From July 4, Japanese companies have been required to apply for individual licenses to export three chemicals used to make semiconductors and display panels — fluorinated polyimide, hydrogen fluoride and photoresists — to South Korea. The process, which can take around 90 days, had previously been waived for the country.
On Monday, Moon said the move “destroys the framework” of bilateral economic cooperation and called for its immediate scrapping. He made the comments after working-level officials from both countries held their first meeting on the issue on Friday, only to tell differing stories about what was discussed.

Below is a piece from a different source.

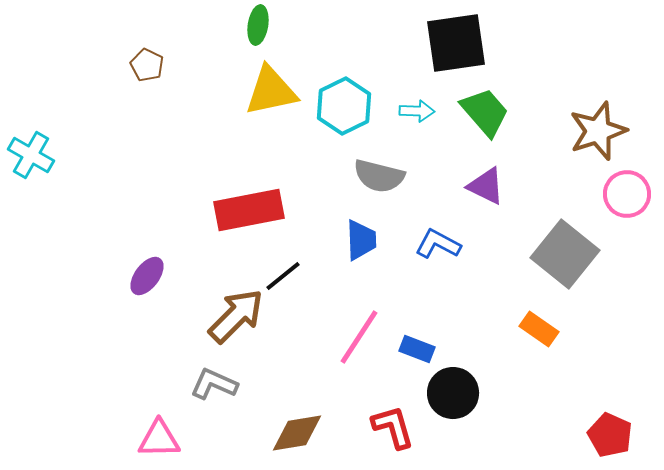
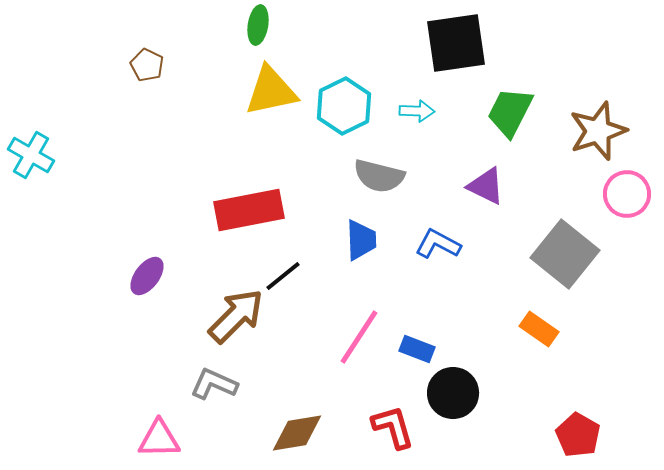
green trapezoid: moved 25 px right; rotated 112 degrees counterclockwise
red pentagon: moved 32 px left; rotated 6 degrees clockwise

Officials from METI insisted the meeting was held solely to explain the reasoning for the restrictions and the practical aspects of their implementation, but their South Korean counterparts said they negotiated for the measures to be removed.
“It is regrettable that such untrue claims were made. It’s hard to think this won’t hurt our relationship of trust going forward,” Seko said.
Moon on Monday accused Japan of abusing its leverage in trade to punish South Korea over their historical dispute. Seoul sees the recent tightening of export controls for the specialty materials as retaliation for rulings by the South Korean court rulings earlier this year that ordered Japanese corporations to compensate Koreans recognized as being forced to work for Japanese companies before and during World War II.
South Korea says Japan’s strengthened export controls on the sensitive materials could hurt its export-dependent economy and disrupt global supply chains.
Moon also said South Korea will use the dispute as an opportunity to reduce its dependence on Japan by strengthening its technology industry and diversifying import sources.
“Japan’s export restrictions have broken the framework of economic cooperation between South Korea and Japan that had continued over a half-century based on mutual dependence,” Moon said in a meeting of senior aides at the presidential Blue House.
“The shattered credibility of cooperation with Japan in the manufacturing industry will inspire our companies to break out of their dependence on Japanese materials, components and equipment and work toward diversifying import sources or localizing the technologies. I warn that, eventually, it will be the Japanese economy that will be damaged more.”
Analysts say the Japanese measure won’t have any immediate meaningful impact on South Korean chipmakers, which have sufficient supplies of the materials for now, given slowing demand for semiconductors. But there is concern Japan will expand its export controls to other industries.
Moon spoke hours after dozens of owners of small Korean businesses rallied in Seoul and called for boycotts of Japanese goods to protest Tokyo’s move.
Kim Sung-min, president of the Korea Mart Association, urged shop owners to boycott the distribution of Japanese products until Tokyo apologizes for retightening the export controls and withdraws them. Other demonstrators held up signs that read, “Our supermarket does not sell Japanese products.”